Si applicarono, come è naturale, vari nomi agli scherzi più notevoli delle stalattiti e degli scogli, e parecchi me ne furono nominati e fatti osservare, fra i quali ricordo unicamente i così detti Trofei romani, accidenti di roccie e stalattiti, che per dir vero ricordano fino ad un certo segno, quei trofei che si vedono a Roma sulla salita che porta al Campidoglio.

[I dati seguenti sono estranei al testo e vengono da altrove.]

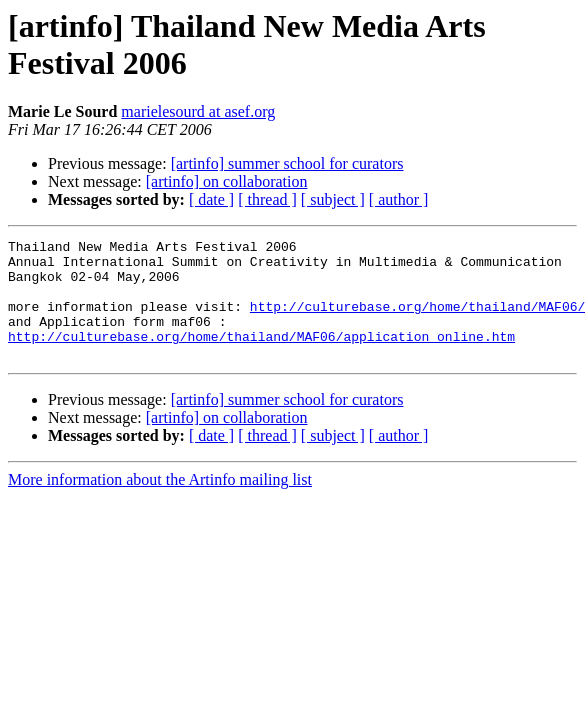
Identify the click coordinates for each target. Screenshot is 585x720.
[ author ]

Trovansi del resto nei dintorni varie grotte naturali nei monti, le quali possono avere servito nei tempi andati di stanza ad eremiti, ed uno di questi abitò tuttora nel 1838, una grotta nel monte Avrienna, presso Collepardo. Era un giovane francese per nome Stefano Gautier, il quale era giunto nel settembre di quell’anno, dicendo avere seguito la vocazione divina, che lo chiamava alla vita centemplativa in quella remota solitudine. Il singolare forastiero si stabilì in quella caverna, dove gli si recava cibo; viveva solo, pregava, lo si vide spesso in Collepardo, Veroli, e nella certosa di Trisulti, dove visitava le chiese e s’intratteneva con i monaci. La sua vita era più che regolare, poteva dirsi vita di un santo, e sì che desso era tuttora giovane d’età. Erano trascorsi già due anni dacchè si trovava in quella solitudine, allorquando un bel giorno comparvero gli arcieri i quali circondarono la grotta, arrestarono l’eremita e lo portarono via prigione. Nessuno ne conobbe la ragione, e nessuno udì di poi fare parola del solitario; si seppe unicamente che desso era stato portato a Roma, e consegnato alla giustizia di Francia, correndo voce vaga fosse implicato in uno dei vari attentati contro la vita di Luigi Filippo, e che, fuggito, in Italia, si fosse ritirato nei monti di Collepardo per farvi penitenza del suo misfatto, o colla speranza di sottrarsi all’azione punitrice delle leggi.